Monday, May. 15, 1995

ISN'T IT RICH?

By CHRISTOPHER JOHN FARLEY

Broadway. the very word conjures up familiar images-descending helicopters, ascending cats, lines of embarrassingly exuberant dancers kicking up their legs and belting out endless choruses of catchy ditties. The word jazz evokes an aesthetic of a different sort-two-drink minimums, low-key cool, wandering saxophone solos that trail off into ecstasy. The new album Color and Light: Jazz Sketches on Sondheim brings the worlds of jazz and Broadway together, and the result is a sensuous, satisfying collection of songs. These interpretations are more intelligent and textured than the average Broadway show tune, yet they contain more melodiousness and amiability than one usually expects from jazz.
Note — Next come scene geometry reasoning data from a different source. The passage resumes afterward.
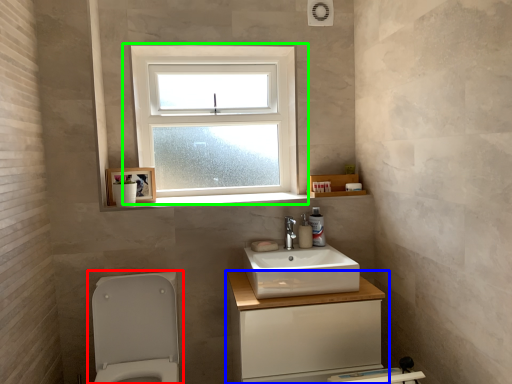 Question: Estimate the real-world distances between objects in this image. Which object is closer to toilet (highlighted by a red box), bathroom cabinet (highlighted by a blue box) or window (highlighted by a green box)?

Choices:
 (A) bathroom cabinet
 (B) window

Answer: (A) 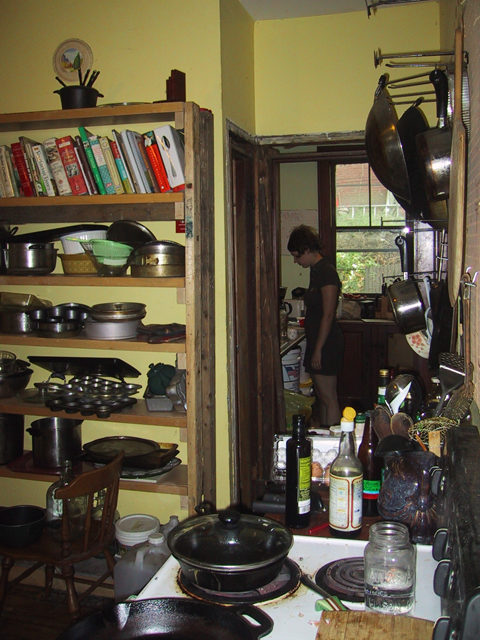 Where is `pots`? The width and height of the screenshot is (480, 640). pots is located at coordinates (247, 557), (34, 260), (57, 440), (396, 304). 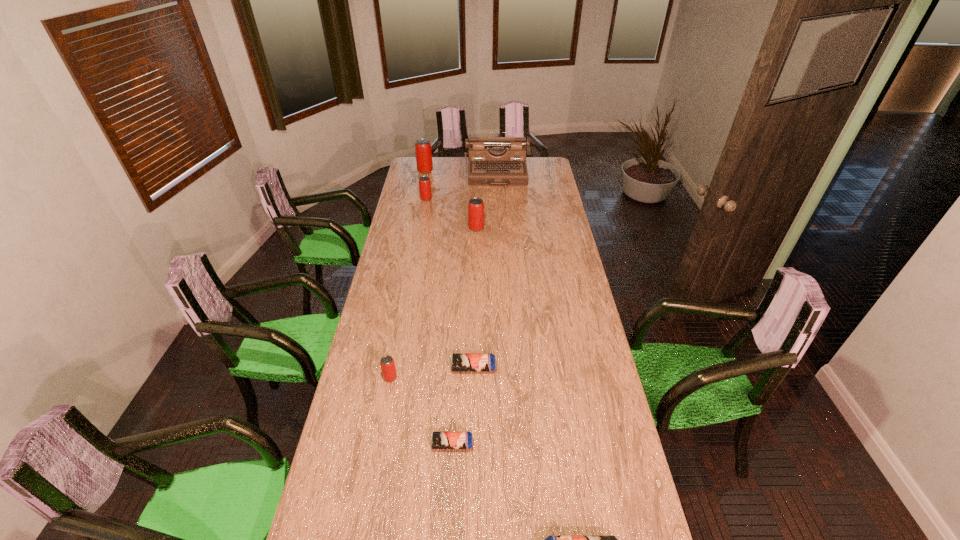 The height and width of the screenshot is (540, 960). Identify the location of free spot between the smallest pink beer can and the third biggest pink beer can. (408, 288).

Locate an element on the screen. free space that is in between the shortest object and the second nearest pink beer can is located at coordinates (465, 336).

Find the location of a particular element. empty space that is in between the sixth tallest beer can and the brown typewriter is located at coordinates (485, 271).

The height and width of the screenshot is (540, 960). Identify the location of empty location between the second farthest pink beer can and the second smallest blue beer can. pos(449,284).

Where is `vacant region between the second shortest object and the fourth shortest beer can`? This screenshot has height=540, width=960. vacant region between the second shortest object and the fourth shortest beer can is located at coordinates (432, 373).

Where is `vacant point located between the farthest beer can and the nearest pink beer can`? vacant point located between the farthest beer can and the nearest pink beer can is located at coordinates (408, 274).

The image size is (960, 540). Identify the location of vacant space that's between the farthest beer can and the second biggest pink beer can. (451, 199).

At what (x,y) coordinates should I click in order to perform the action: click on the third closest object to the sixth shortest object. Please return your answer as a coordinate pair (x, y). Looking at the image, I should click on (423, 151).

This screenshot has height=540, width=960. In order to click on object identified as the sixth closest to the nearest pink beer can in this screenshot , I will do `click(493, 161)`.

The height and width of the screenshot is (540, 960). What are the coordinates of `beer can that is the fifth closest to the second shortest object` in the screenshot? It's located at (424, 182). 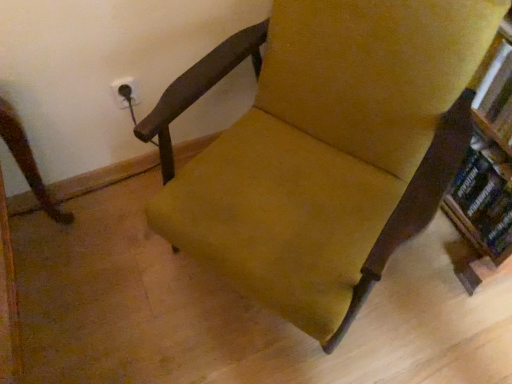 The image size is (512, 384). What do you see at coordinates (483, 200) in the screenshot? I see `hardcover book at right` at bounding box center [483, 200].

What is the approximate height of hardcover book at right?

10.58 inches.

Locate an element on the screen. Image resolution: width=512 pixels, height=384 pixels. hardcover book at right is located at coordinates (483, 200).

This screenshot has height=384, width=512. Find the location of `velvet yellow chair at center`. velvet yellow chair at center is located at coordinates (324, 149).

Image resolution: width=512 pixels, height=384 pixels. Describe the element at coordinates (324, 149) in the screenshot. I see `velvet yellow chair at center` at that location.

What is the approximate height of velvet yellow chair at center?

The height of velvet yellow chair at center is 31.45 inches.

In order to face velvet yellow chair at center, should I rotate leftwards or rightwards?

Turn right approximately 7.147 degrees to face it.

Locate an element on the screen. The width and height of the screenshot is (512, 384). hardcover book at right is located at coordinates (483, 200).

Which is more to the left, hardcover book at right or velvet yellow chair at center?

velvet yellow chair at center is more to the left.

Which object is further away from the camera taking this photo, hardcover book at right or velvet yellow chair at center?

hardcover book at right is more distant.

Does point (500, 242) lie behind point (282, 256)?

Yes, it is.

From the image's perspective, which one is positioned lower, hardcover book at right or velvet yellow chair at center?

hardcover book at right appears lower in the image.

From a real-world perspective, does hardcover book at right stand above velvet yellow chair at center?

No.

Considering the relative sizes of hardcover book at right and velvet yellow chair at center in the image provided, is hardcover book at right thinner than velvet yellow chair at center?

Yes, hardcover book at right is thinner than velvet yellow chair at center.

Considering the sizes of objects hardcover book at right and velvet yellow chair at center in the image provided, who is shorter, hardcover book at right or velvet yellow chair at center?

Standing shorter between the two is hardcover book at right.

Is hardcover book at right bigger or smaller than velvet yellow chair at center?

hardcover book at right is smaller than velvet yellow chair at center.

Could velvet yellow chair at center be considered to be inside hardcover book at right?

No, velvet yellow chair at center is not inside hardcover book at right.

Is hardcover book at right far away from velvet yellow chair at center?

hardcover book at right is actually quite close to velvet yellow chair at center.

Could you tell me if hardcover book at right is turned towards velvet yellow chair at center?

Yes, hardcover book at right is aimed at velvet yellow chair at center.

How distant is hardcover book at right from velvet yellow chair at center?

hardcover book at right and velvet yellow chair at center are 20.07 inches apart.

The image size is (512, 384). Find the location of `book below the velvet yellow chair at center (from a real-world perspective)`. book below the velvet yellow chair at center (from a real-world perspective) is located at coordinates (483, 200).

Considering the relative positions of velvet yellow chair at center and hardcover book at right in the image provided, is velvet yellow chair at center to the left of hardcover book at right from the viewer's perspective?

Yes, velvet yellow chair at center is to the left of hardcover book at right.

Is velvet yellow chair at center in front of or behind hardcover book at right in the image?

In the image, velvet yellow chair at center appears in front of hardcover book at right.

Which is behind, point (304, 20) or point (479, 218)?

The point (479, 218) is behind.

From the image's perspective, is velvet yellow chair at center under hardcover book at right?

No, from the image's perspective, velvet yellow chair at center is not beneath hardcover book at right.

Looking at this image, from a real-world perspective, who is located lower, velvet yellow chair at center or hardcover book at right?

In real-world perspective, hardcover book at right is lower.

Looking at their sizes, would you say velvet yellow chair at center is wider or thinner than hardcover book at right?

Clearly, velvet yellow chair at center has more width compared to hardcover book at right.

Does velvet yellow chair at center have a lesser height compared to hardcover book at right?

No, velvet yellow chair at center is not shorter than hardcover book at right.

Consider the image. Who is smaller, velvet yellow chair at center or hardcover book at right?

Smaller between the two is hardcover book at right.

Is velvet yellow chair at center spatially inside hardcover book at right, or outside of it?

velvet yellow chair at center lies outside hardcover book at right.

Is velvet yellow chair at center in contact with hardcover book at right?

No, velvet yellow chair at center is not beside hardcover book at right.

Is velvet yellow chair at center oriented away from hardcover book at right?

No, hardcover book at right is not at the back of velvet yellow chair at center.

How many degrees apart are the facing directions of velvet yellow chair at center and hardcover book at right?

28.6 degrees separate the facing orientations of velvet yellow chair at center and hardcover book at right.

The height and width of the screenshot is (384, 512). Identify the location of book on the right of velvet yellow chair at center. (483, 200).

The height and width of the screenshot is (384, 512). There is a hardcover book at right. In order to click on chair above it (from a real-world perspective) in this screenshot , I will do `click(324, 149)`.

Where is `book that appears on the right of velvet yellow chair at center`? This screenshot has height=384, width=512. book that appears on the right of velvet yellow chair at center is located at coordinates (x=483, y=200). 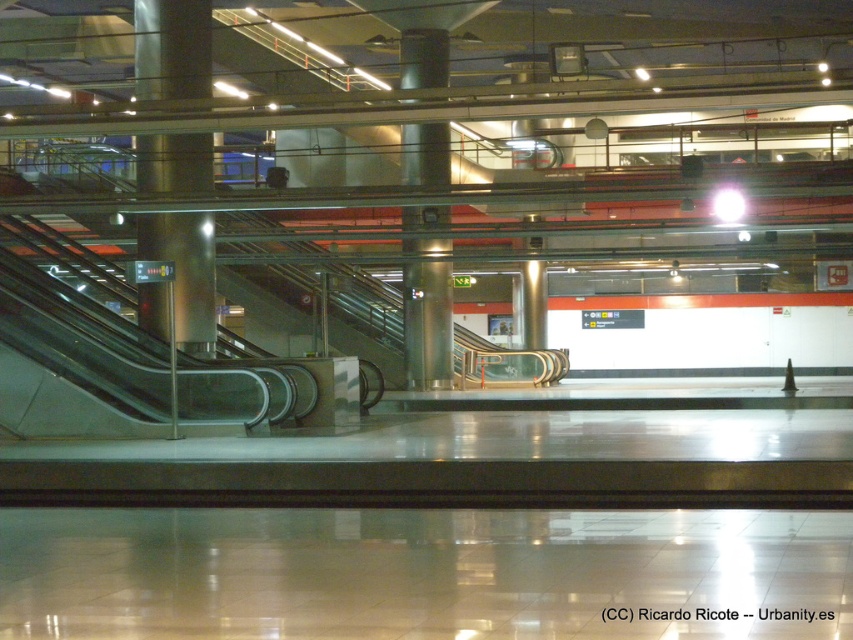 You are standing at the entrance of the subway station and want to locate the satin silver pillar at center. According to the coordinate system where the bottom left corner is the origin, can you determine its exact position?

The satin silver pillar at center is located at coordinate point (172, 49).

You are standing in the modern transportation hub and want to reach the information desk located at point (x=142, y=70). If your walking speed is 1.5 meters per second, how many seconds will it take you to reach the information desk?

The point (x=142, y=70) is 20.18 meters from the viewer. At a walking speed of 1.5 meters per second, it will take approximately 13.45 seconds to reach the information desk.

You are standing in the modern transportation hub and need to reach the information desk located behind the satin silver pillar at center and the satin silver column at center. Which object would you need to go around first to access the desk?

You would need to go around the satin silver pillar at center first because the satin silver column at center is behind it, so the pillar is closer to you and must be navigated first to reach the information desk. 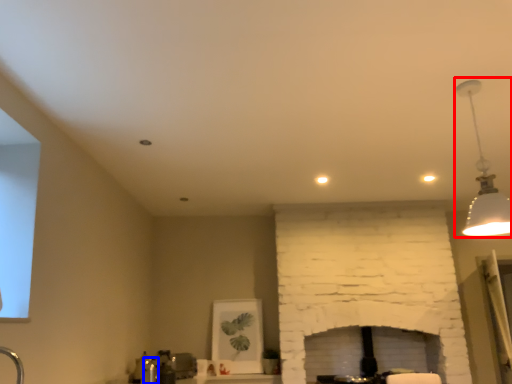 Question: Among these objects, which one is farthest to the camera, lamp (highlighted by a red box) or faucet (highlighted by a blue box)?

Choices:
 (A) lamp
 (B) faucet

Answer: (B) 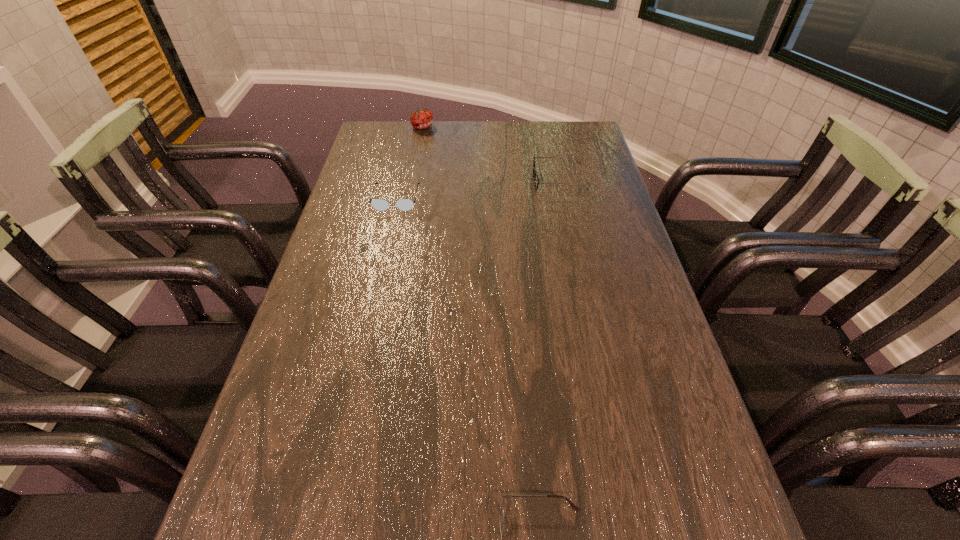 Find the location of `vacant region between the rightmost object and the tomato`. vacant region between the rightmost object and the tomato is located at coordinates (491, 154).

The height and width of the screenshot is (540, 960). What are the coordinates of `empty space between the leftmost spectacles and the tallest object` in the screenshot? It's located at (410, 163).

The image size is (960, 540). Identify the location of object that stands as the third closest to the farthest object. (572, 505).

Select which object appears as the second closest to the rightmost spectacles. Please provide its 2D coordinates. Your answer should be formatted as a tuple, i.e. [(x, y)], where the tuple contains the x and y coordinates of a point satisfying the conditions above.

[(422, 118)]

Locate an element on the screen. This screenshot has height=540, width=960. spectacles that stands as the third closest to the tallest object is located at coordinates (572, 505).

Select which spectacles appears as the second closest to the second tallest spectacles. Please provide its 2D coordinates. Your answer should be formatted as a tuple, i.e. [(x, y)], where the tuple contains the x and y coordinates of a point satisfying the conditions above.

[(572, 505)]

You are a GUI agent. You are given a task and a screenshot of the screen. Output one action in this format:
    pyautogui.click(x=<x>, y=<y>)
    Task: Click on the vacant space that satisfies the following two spatial constraints: 1. through the lenses of the rightmost object; 2. on the lenses of the second shortest spectacles
    This screenshot has width=960, height=540.
    Given the screenshot: What is the action you would take?
    563,199

Identify the location of free space in the image that satisfies the following two spatial constraints: 1. through the lenses of the rightmost object; 2. on the lenses of the second tallest spectacles. The width and height of the screenshot is (960, 540). (563, 199). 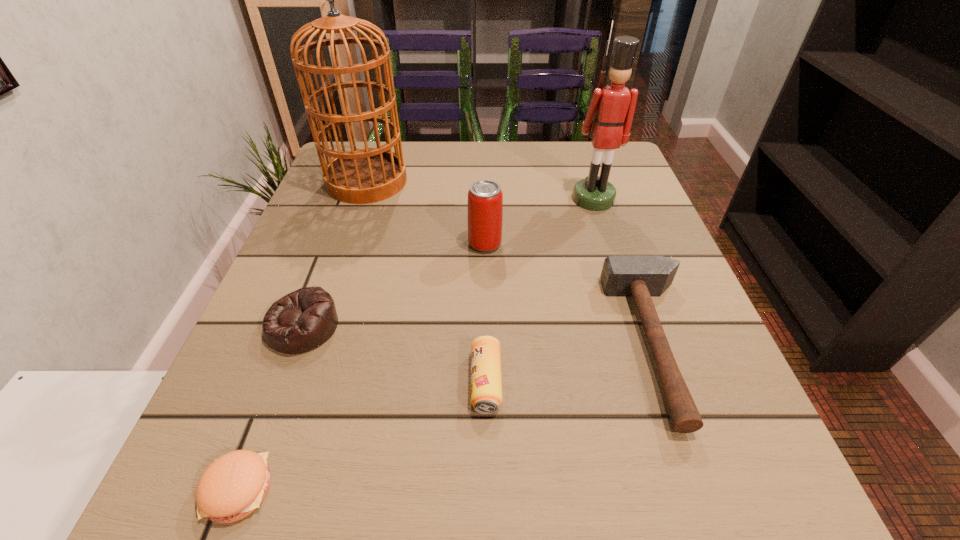 Locate an element on the screen. This screenshot has height=540, width=960. birdcage is located at coordinates (366, 175).

Where is `nutcracker`? Image resolution: width=960 pixels, height=540 pixels. nutcracker is located at coordinates (609, 117).

Locate an element on the screen. The image size is (960, 540). the fifth nearest object is located at coordinates (485, 198).

The width and height of the screenshot is (960, 540). I want to click on the third tallest object, so click(x=485, y=198).

I want to click on beanbag, so click(x=303, y=320).

Where is `hammer`? The width and height of the screenshot is (960, 540). hammer is located at coordinates (641, 277).

Locate an element on the screen. the shorter beer can is located at coordinates (486, 382).

Where is `patty`? Image resolution: width=960 pixels, height=540 pixels. patty is located at coordinates (234, 485).

You are a GUI agent. You are given a task and a screenshot of the screen. Output one action in this format:
    pyautogui.click(x=<x>, y=<y>)
    Task: Click on the free space located 0.250m on the right of the tallest object
    The image size is (960, 540).
    Given the screenshot: What is the action you would take?
    pyautogui.click(x=512, y=181)

Where is `vacant space located on the front-facing side of the nutcracker`? vacant space located on the front-facing side of the nutcracker is located at coordinates (640, 343). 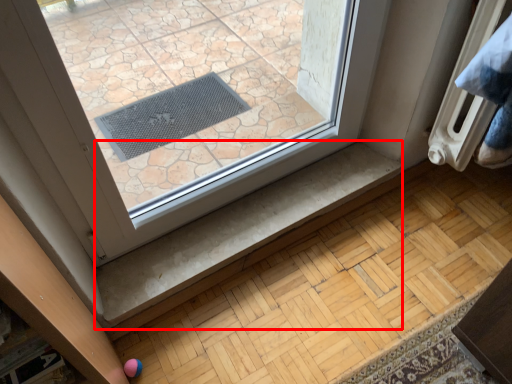 Question: From the image's perspective, where is stair (annotated by the red box) located relative to radiator?

Choices:
 (A) above
 (B) below

Answer: (B) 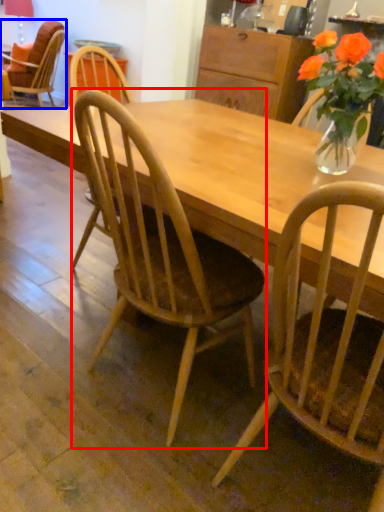 Question: Which of the following is the farthest to the observer, chair (highlighted by a red box) or chair (highlighted by a blue box)?

Choices:
 (A) chair
 (B) chair

Answer: (B) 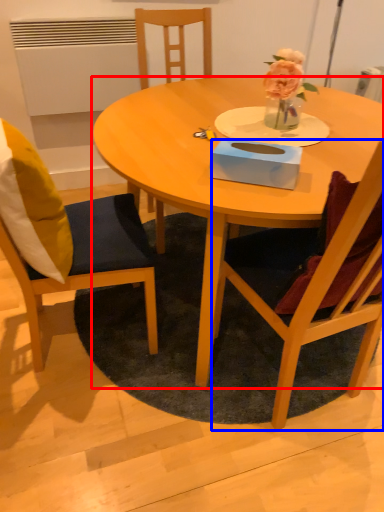 Question: Which object appears farthest to the camera in this image, coffee table (highlighted by a red box) or chair (highlighted by a blue box)?

Choices:
 (A) coffee table
 (B) chair

Answer: (A)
Stephen Sondheim is among Broadway's best and most daring songwriters (A Little Night Music, Sunday in the Park with George), but his cerebral, challenging compositions possess depths that cannot always be fully explored in the sometimes constraining format of musical theater. Those depths are plumbed here. Each track on Color and Light features one or more jazz musicians performing a Sondheim show tune. Singer Peabo Bryson and saxophonist Joshua Redman join forces on a version of Sondheim's Pretty Women (from the musical Sweeney Todd) that is mature and mysterious, dark and sweet. Grover Washington Jr., with charismatic sax runs, turns the understated melody of Every Day a Little Death (from A Little Night Music) into something direct and forceful. And Bryson and vocalist Nancy Wilson transform Loving You (from Passion) into a soul-bearing vocal duet that haunts and enchants. Show tunes have rarely sounded so rich, so smart and so good.